Petani melakukan panen padi saat musim panen di Kecamatan Mangku Bumi, Tasikmalaya, Jawa Barat, Sabtu (3/9). Pada musim panen sekarang ini, para petani di Tasikmalaya mengeluhkan turunnya harga gabah kering dari sebelumnya Rp.490.000 per kuintal, menjadi Rp.390.000-Rp.400.000 per kuintal. AKTUAL/TINO OKTAVIANO

Jakarta, Aktual.com – Guru Besar Ilmu Ekonomi Pertanian Universitas Lampung (Unila) Prof Bustanul Arifin yang juga salah satu pengamat pangan mengatakan tantangan utama pangan nasional ke depan adalah gizi, dan tidak hanya aspek fisik atau penawaran dan permintaan (supply and demand).

“Ketahanan pangan bukan hanya urusan ‘supply dan demand’ tapi juga urusan gizi balita. Jangan memperhatikan fisik tapi juga kualitas.
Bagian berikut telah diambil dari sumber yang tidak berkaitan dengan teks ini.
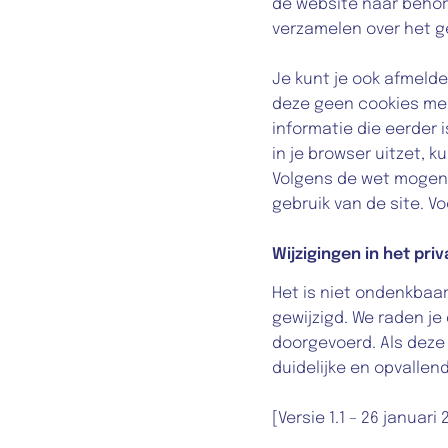
de website naar behor
verzamelen over het ge
Je kunt je ook afmelde
deze geen cookies meer
informatie die eerder i
in je browser uitzet, k
Volgens de wet mogen wi
gebruik van de site. 
Wijzigingen in het pri
Het is niet ondenkbaar
gewijzigd. We raden je
doorgevoerd. Als deze w
duidelijke en opvalle
[Versie 1.1 – 26 januari 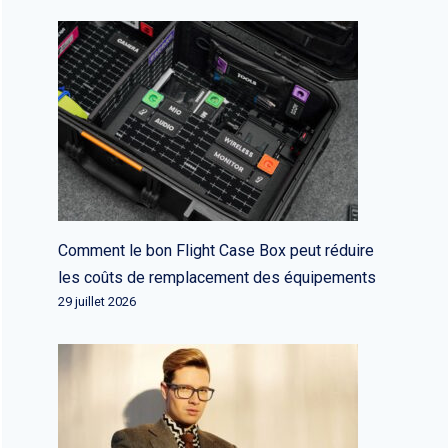
Comment le bon Flight Case Box peut réduire
les coûts de remplacement des équipements
29 juillet 2026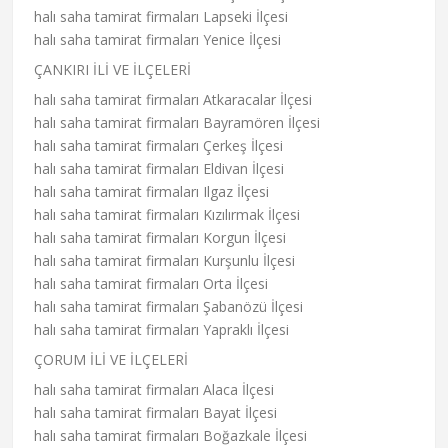
halı saha tamirat firmaları Lapseki İlçesi
halı saha tamirat firmaları Yenice İlçesi
ÇANKIRI İLİ VE İLÇELERİ
halı saha tamirat firmaları Atkaracalar İlçesi
halı saha tamirat firmaları Bayramören İlçesi
halı saha tamirat firmaları Çerkeş İlçesi
halı saha tamirat firmaları Eldivan İlçesi
halı saha tamirat firmaları Ilgaz İlçesi
halı saha tamirat firmaları Kızılırmak İlçesi
halı saha tamirat firmaları Korgun İlçesi
halı saha tamirat firmaları Kurşunlu İlçesi
halı saha tamirat firmaları Orta İlçesi
halı saha tamirat firmaları Şabanözü İlçesi
halı saha tamirat firmaları Yapraklı İlçesi
ÇORUM İLİ VE İLÇELERİ
halı saha tamirat firmaları Alaca İlçesi
halı saha tamirat firmaları Bayat İlçesi
halı saha tamirat firmaları Boğazkale İlçesi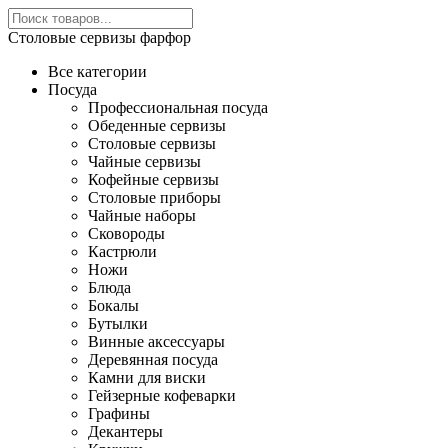
Столовые сервизы фарфор
Все категории
Посуда
Профессиональная посуда
Обеденные сервизы
Столовые сервизы
Чайные сервизы
Кофейные сервизы
Столовые приборы
Чайные наборы
Сковороды
Кастрюли
Ножи
Блюда
Бокалы
Бутылки
Винные аксессуары
Деревянная посуда
Камни для виски
Гейзерные кофеварки
Графины
Декантеры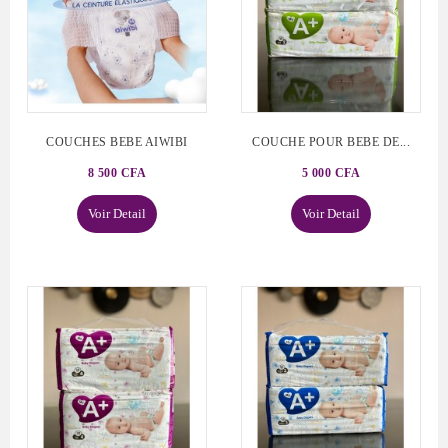
COUCHES BEBE AIWIBI
COUCHE POUR BEBE DE...
8 500 CFA
5 000 CFA
Voir Detail
Voir Detail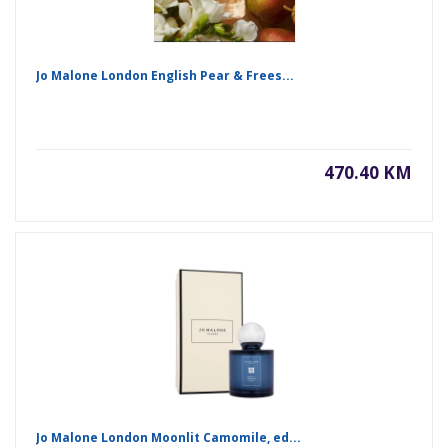
Jo Malone London English Pear & Frees...
470.40 KM
Jo Malone London Moonlit Camomile, ed...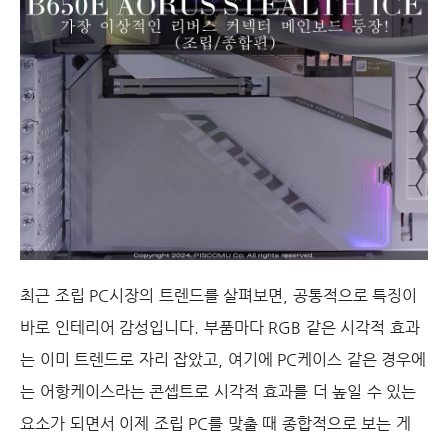
최근 조립 PC시장의 트렌드를 살펴보면, 공통적으로 특징이
바로 인테리어 감성입니다. 부품마다 RGB 같은 시각적 효과
는 이미 트렌드로 자리 잡았고, 여기에 PC케이스 같은 경우에
는 어항케이스라는 콘셉트로 시각적 효과를 더 높일 수 있는
요소가 되면서 이제 조립 PC를 맞출 때 종합적으로 보는 게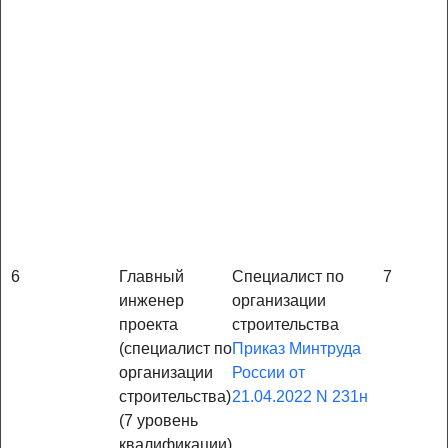
6
Главный
Специалист по
7
инженер
организации
проекта
строительства
(специалист по
Приказ Минтруда
организации
России от
строительства)
21.04.2022 N 231н
(7 уровень
квалификации)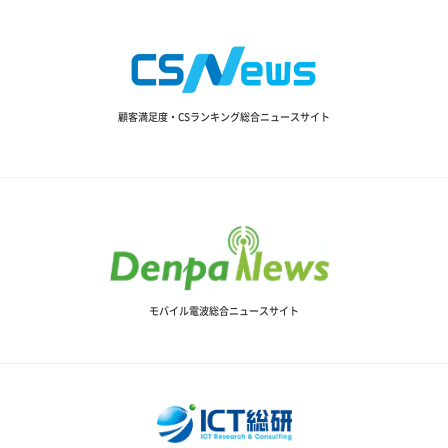
顧客満足度・CSランキング総合ニュースサイト
モバイル電波総合ニュースサイト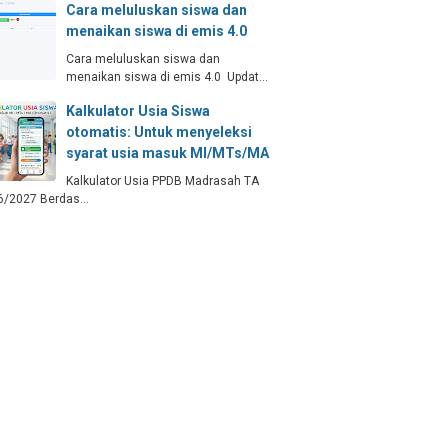
Cara meluluskan siswa dan
menaikan siswa di emis 4.0
Cara meluluskan siswa dan
menaikan siswa di emis 4.0 Updat…
Kalkulator Usia Siswa
otomatis: Untuk menyeleksi
syarat usia masuk MI/MTs/MA
Kalkulator Usia PPDB Madrasah TA
6/2027 Berdas…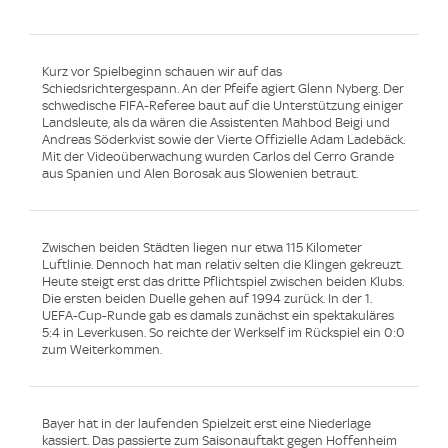
Kurz vor Spielbeginn schauen wir auf das
Schiedsrichtergespann. An der Pfeife agiert Glenn Nyberg. Der
schwedische FIFA-Referee baut auf die Unterstützung einiger
Landsleute, als da wären die Assistenten Mahbod Beigi und
Andreas Söderkvist sowie der Vierte Offizielle Adam Ladebäck.
Mit der Videoüberwachung wurden Carlos del Cerro Grande
aus Spanien und Alen Borosak aus Slowenien betraut.
Zwischen beiden Städten liegen nur etwa 115 Kilometer
Luftlinie. Dennoch hat man relativ selten die Klingen gekreuzt.
Heute steigt erst das dritte Pflichtspiel zwischen beiden Klubs.
Die ersten beiden Duelle gehen auf 1994 zurück. In der 1.
UEFA-Cup-Runde gab es damals zunächst ein spektakuläres
5:4 in Leverkusen. So reichte der Werkself im Rückspiel ein 0:0
zum Weiterkommen.
Bayer hat in der laufenden Spielzeit erst eine Niederlage
kassiert. Das passierte zum Saisonauftakt gegen Hoffenheim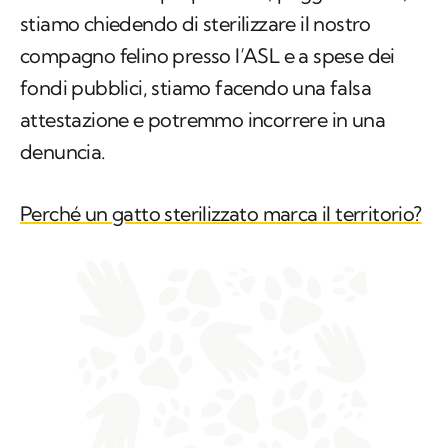
stiamo chiedendo di sterilizzare il nostro
compagno felino presso l’ASL e a spese dei
fondi pubblici, stiamo facendo una falsa
attestazione e potremmo incorrere in una
denuncia.
Perché un gatto sterilizzato marca il territorio?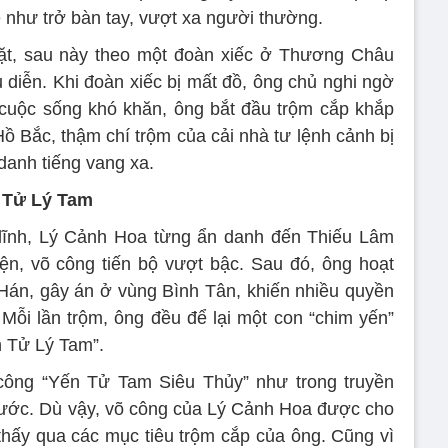
 như trở bàn tay, vượt xa người thường.
vặt, sau này theo một đoàn xiếc ở Thương Châu
iễn. Khi đoàn xiếc bị mất đồ, ông chủ nghi ngờ
 cuộc sống khó khăn, ông bắt đầu trộm cắp khắp
ồ Bắc, thậm chí trộm của cải nhà tư lệnh cảnh bị
anh tiếng vang xa.
n Tử Lý Tam
lĩnh, Lý Cảnh Hoa từng ẩn danh đến Thiếu Lâm
ện, võ công tiến bộ vượt bậc. Sau đó, ông hoạt
Hán, gây án ở vùng Bình Tân, khiến nhiều quyền
 Mỗi lần trộm, ông đều để lại một con “chim yến”
n Tử Lý Tam”.
 công “Yến Tử Tam Siêu Thủy” như trong truyền
 nước. Dù vậy, võ công của Lý Cảnh Hoa được cho
 thấy qua các mục tiêu trộm cắp của ông. Cũng vì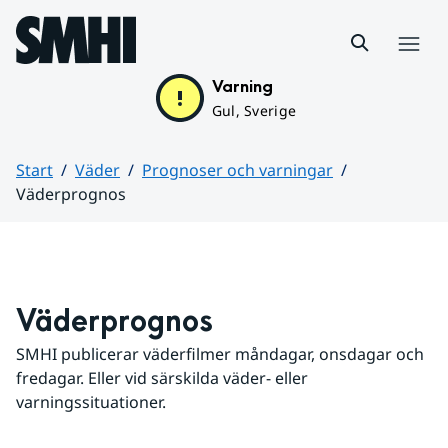
Hoppa till sidans innehåll
Meny
Varning
Gul, Sverige
Start
Väder
Prognoser och varningar
Väderprognos
Huvudinnehåll
Väderprognos
SMHI publicerar väderfilmer måndagar, onsdagar och 
fredagar. Eller vid särskilda väder- eller 
varningssituationer.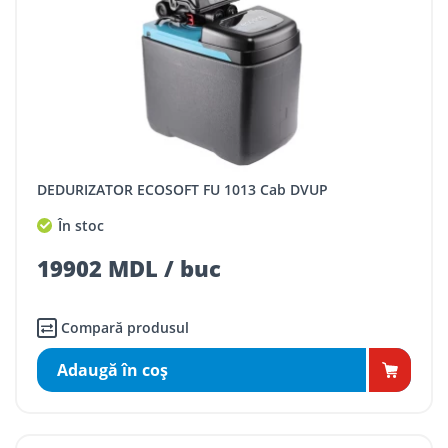
DEDURIZATOR ECOSOFT FU 1013 Cab DVUP
În stoc
19902 MDL / buc
Compară produsul
Adaugă în coş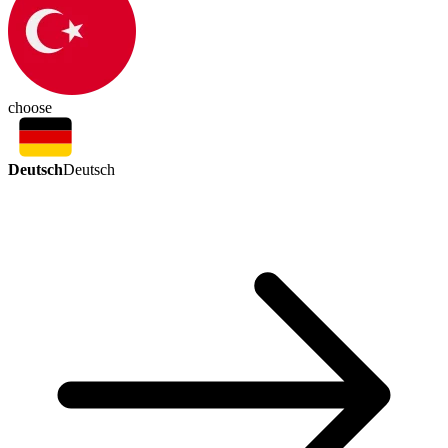
choose
Deutsch
Deutsch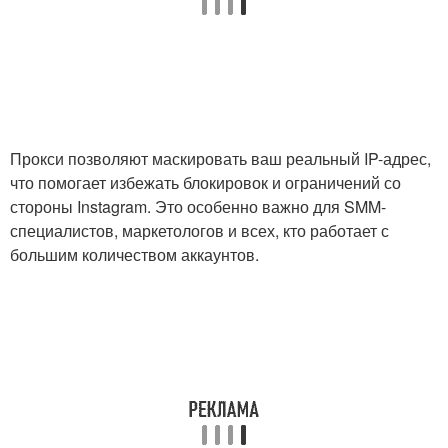
Прокси позволяют маскировать ваш реальный IP-адрес,
что помогает избежать блокировок и ограничений со
стороны Instagram. Это особенно важно для SMM-
специалистов, маркетологов и всех, кто работает с
большим количеством аккаунтов.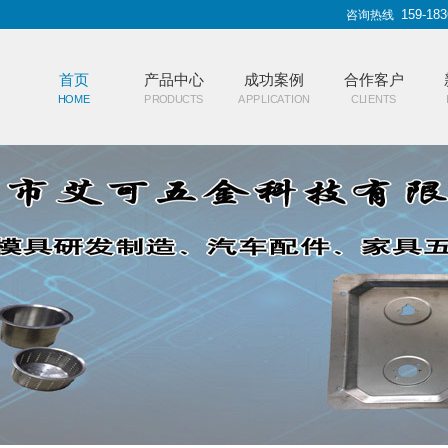
159-183
咨询热线
首页
产品中心
成功案例
合作客户
HOME
PRODUCTS
APPLICATION
CLIENTS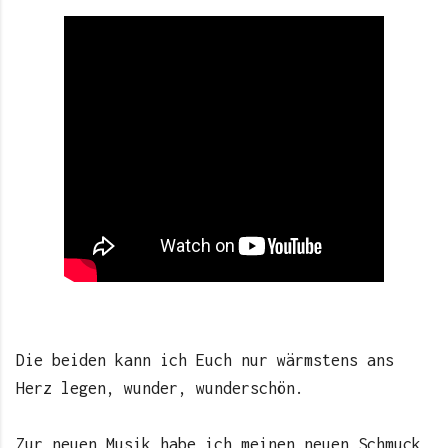
Die beiden kann ich Euch nur wärmstens ans
Herz legen, wunder, wunderschön.
Zur neuen Musik habe ich meinen neuen Schmuck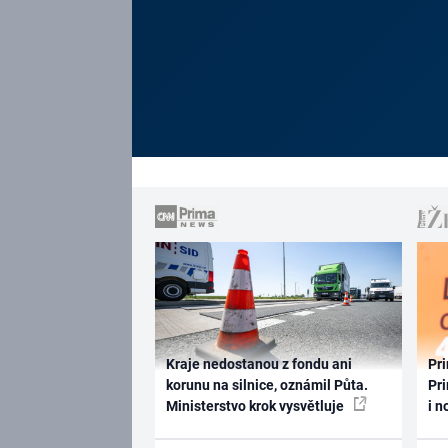
Kraje nedostanou z fondu ani
Pri
korunu na silnice, oznámil Půta.
Pri
Ministerstvo krok vysvětluje
i n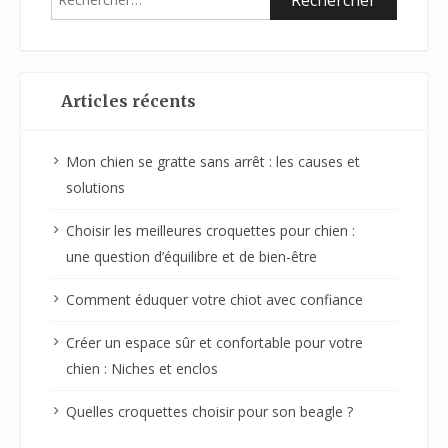
Articles récents
Mon chien se gratte sans arrêt : les causes et
solutions
Choisir les meilleures croquettes pour chien :
une question d’équilibre et de bien-être
Comment éduquer votre chiot avec confiance
Créer un espace sûr et confortable pour votre
chien : Niches et enclos
Quelles croquettes choisir pour son beagle ?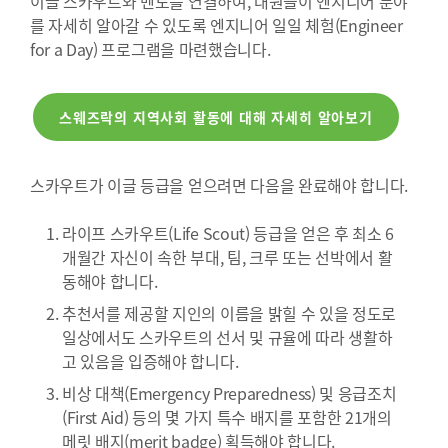
이글 스카우트와 멘토를 연결하여, 대원들이 엔지니어 분야
를 자세히 알아갈 수 있도록 엔지니어 일일 체험(Engineer
for a Day) 프로그램을 마련했습니다.
스웨즈락의 지역사회 활동에 대해 자세히 알아보기
스카우트가 이글 등급을 얻으려면 다음을 완료해야 합니다.
라이프 스카우트(Life Scout) 등급을 얻은 후 최소 6
개월간 자신이 속한 부대, 팀, 크루 또는 선박에서 활
동해야 합니다.
추천서를 제공할 지인의 이름을 밝힐 수 있을 정도로
일상에서도 스카우트의 선서 및 규율에 따라 생활하
고 있음을 입증해야 합니다.
비상 대책(Emergency Preparedness) 및 응급조치
(First Aid) 등의 몇 가지 특수 배지를 포함한 21개의
메릿 배지(merit badge) 획득해야 합니다.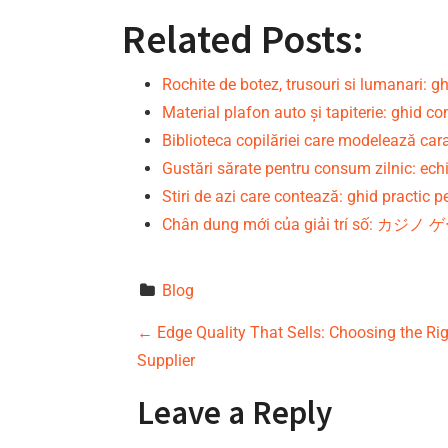
Related Posts:
Rochite de botez, trusouri si lumanari: 
Material plafon auto și tapiterie: ghid c
Biblioteca copilăriei care modelează car
Gustări sărate pentru consum zilnic: echi
Stiri de azi care contează: ghid practic 
Chân dung mới của giải trí số: カジノ 
Blog
P
←
Edge Quality That Sells: Choosing the R
Supplier
o
Leave a Reply
s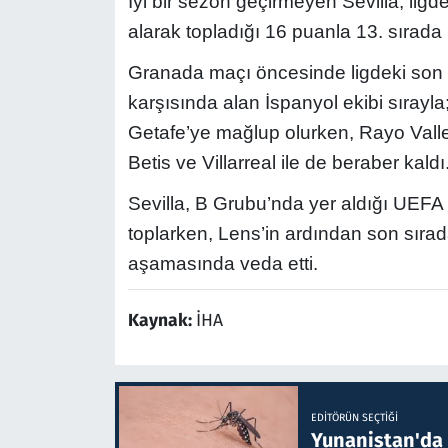
İyi bir sezon geçirmeyen Sevilla, ligd
alarak topladığı 16 puanla 13. sırada
Granada maçı öncesinde ligdeki son ga
karşısında alan İspanyol ekibi sırayl
Getafe’ye mağlup olurken, Rayo Valle
Betis ve Villarreal ile de beraber kaldı
Sevilla, B Grubu’nda yer aldığı UEFA
toplarken, Lens’in ardından son sıra
aşamasında veda etti.
Kaynak:
İHA
EDITÖRÜN SEÇTIĞI
Yunanistan'da B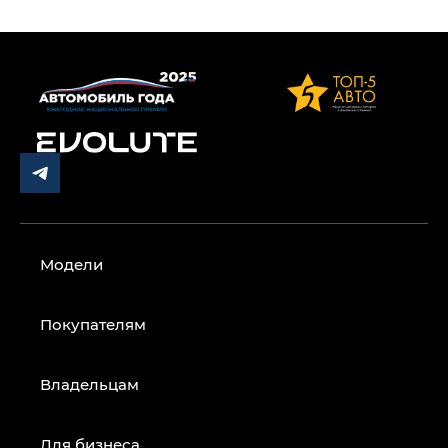
Модели
Покупателям
Владельцам
Для бизнеса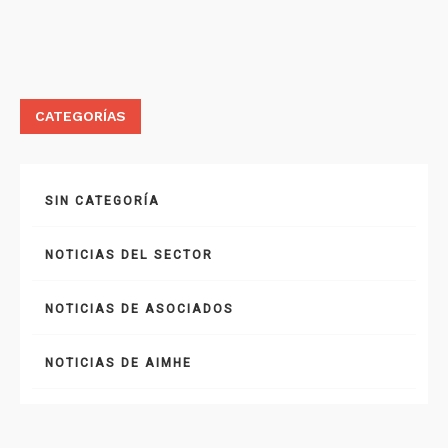
CATEGORÍAS
SIN CATEGORÍA
NOTICIAS DEL SECTOR
NOTICIAS DE ASOCIADOS
NOTICIAS DE AIMHE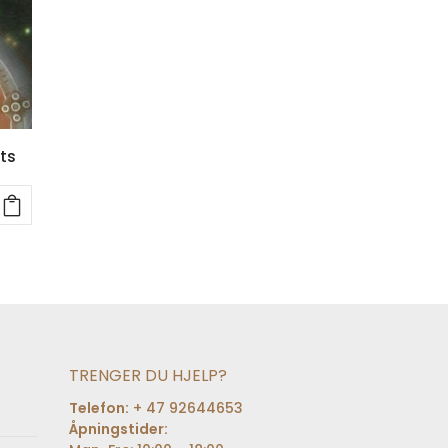
ts
TRENGER DU HJELP?
Telefon:
+ 47 92644653
Åpningstider: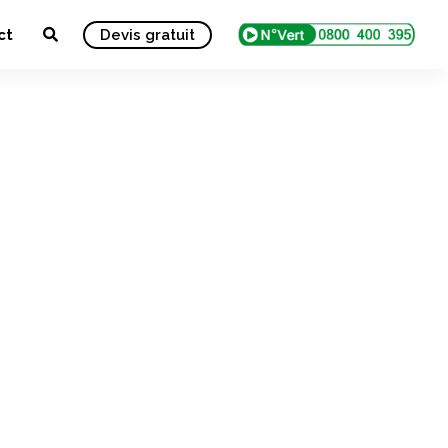
ct
Devis gratuit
Harus dipaksa ada indikator baru dalam ketahanan pangan, tidak hanya berapa produksi beras tapi juga kualitas, ketersediaan proteinnya,” kata Bustanul di Gresik, Senin (17/10).

Bustanul yang menjadi salah satu narasumber seminar bertajuk “Menggagas Ketahanan Pangan Nasional dalam Era Globalisasi” yang digelar PT Petrokimia Gresik itu mengatakan akibat arus globalisasi yang terjadi saat ini telah banyak mengubah pola konsumsi pangan, dan hal itu terjadi pada balita.

Ia mengatakan, hal tersebut menjadi tantangan ke depan Indonesia yang masih terfokus pada hasil padi, jagung dan kedelai, dan tidak fokus pada kualitas dan status gizi yang menyebabkan masalah pada rantai nilai pangan.

Bustanul meminta agar fokus utama yang perlu ditekankan adalah adanya perubahan pola konsumsi, yang kini menyebabkan rendahnya kualitas dan status gizi balita, sebab berdasarkan survei di Tiongkok kebanyakan anak-anak saat ini banyak diberi makanan siap saji, termasuk juga makanan ringan (snack).

“Sedangkan pemenuhan konsumsi pangan lainnya terutama protein dan vitamin juga masih sangat rendah, hal itu terjadi di Indonesia dan lebih rendah dibandingkan pola konsumsi pulsa dan rokok,” tutur Bustanul yang juga Ketua Perhimpunan Ekonomi Pertanian Indonesia.

Dampaknya, kata Bustanul, saat ini jumlah balita yang kurang gizi di Indonesia masih 20 persen, sehingga ke depan bisa mengakibatkan pada daya saing bangsa.

Oleh karena itu, Bustanul meminta agar ada perubahan indikator dalam ketahanan pangan nasional dengan menyertakan nilai gizi, agar ke depan bangsa Indonesia mempunyai daya saing yang tinggi.

Sementara Direktur Pemasaran Petrokimia Gresik Meinu Sadariyo yang membuka kegiatan seminar pangan itu mengatakan suatu gagasan baru memang perlu dirumuskan agar ketahanan pangan nasional bisa tercapai dengan baik.

Ia mengatakan, Petrokimia Gresik selaku salah satu BUMN juga harus bisa menyesuaikan diri dengan pola perubahan yang terjadi, sebab ketahanan pangan merupakan isu strategis di era globalisasi.

“Suatu gagasan memang perlu dirumuskan agar ketahanan pangan bisa tercapai dengan baik. Dan kami sebagai perusahaan negara memiliki peran penting dalam mewujudkan ketahanan pangan tersebut, oleh karena itu kami menggelar seminar untuk menyambut Hari Pangan Dunia ini,” katanya.